Running the program on the university machines did indeed lead to a plethora of FAIL messages, however examining the source code leads to a number of issues:
Issue 1: Type Width
start_address[tid] = (unsigned int)&my_ptr[0];Here we are making an implicit assumption that a conversion from void* to unsigned int makes sense. Consulting the documentation reveals that an unsigned int is guaranteed to be at least 2 bytes wide (but typically 4 bytes wide). Contrastingly, our pointers are going to be either 4 or 8 bytes wide. This mismatch leads the program to throw away half the memory address on 64 bit systems and explains why the lecturer saw issues on the CS Desktops, but didn't have any problems on his (presumably 32-bit) Mac.

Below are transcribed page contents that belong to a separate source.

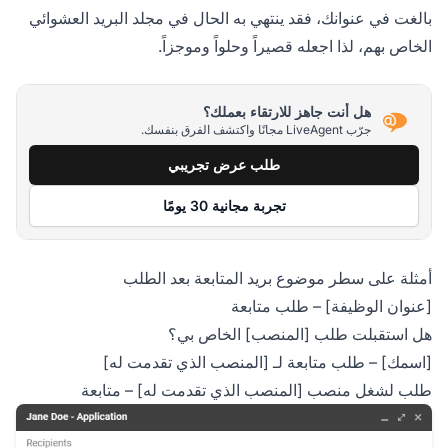
بالغت في عنوانك، فقد ينتهي به الحال في مجلد البريد العشوائي
الخاص بهم، لذا اجعله قصيراً وحلواً وموجزاً.
هل أنت جاهز للارتقاء بعملك؟
جرّب LiveAgent مجانًا واكتشف الفرق بنفسك.
طلب عرض تجريبي
تجربة مجانية 30 يومًا
أمثلة على سطر موضوع بريد المتابعة بعد الطلب
[عنوان الوظيفة] – طلب متابعة
هل استقبلت طلب [المنصب] الخاص بي؟
[اسمك] – طلب متابعة لـ [المنصب الذي تقدمت له]
طلب لشغل منصب [المنصب الذي تقدمت له] – متابعة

Issue 2: Return Value Checking
my_ptr = (int*) calloc(N, sizeof(int));When a calloc call fails, it returns NULL. This can happen when there is not enough memory to perform the allocation or in rare cases because the heap has become highly fragmented and no contiguous memory of the required size exists. In this case, the program will treat NULL as 0 and consequently
(start_address[j] - start_address[i] < range)will always be true, leading to a false positive.
Issue 3: Race Conditions
The code is intended to produce the following sequence of events:
A: my_ptr = (int*) calloc(N, sizeof(int));
B: my_ptr = (int*) calloc(N, sizeof(int));
A: free(my_ptr);
B: free(my_ptr);However, it is equally possible that the following pattern occurs:
A: my_ptr = (int*) calloc(N, sizeof(int));
A: free(my_ptr);
B: my_ptr = (int*) calloc(N, sizeof(int));
B: free(my_ptr);which our example program will treat as an overlap, but in fact is perfectly acceptable as the memory was freed before being reallocated. We can fix this by introducing a #pragma omp barrier between the allocation and the free to ensure only the first pattern can occur.
Wrap up
Despite the lecturer warning their students about all of these issues, they still crept into the relatively simple demonstration code. Thankfully, after some wrangling over email, the marks were returned to the affected students.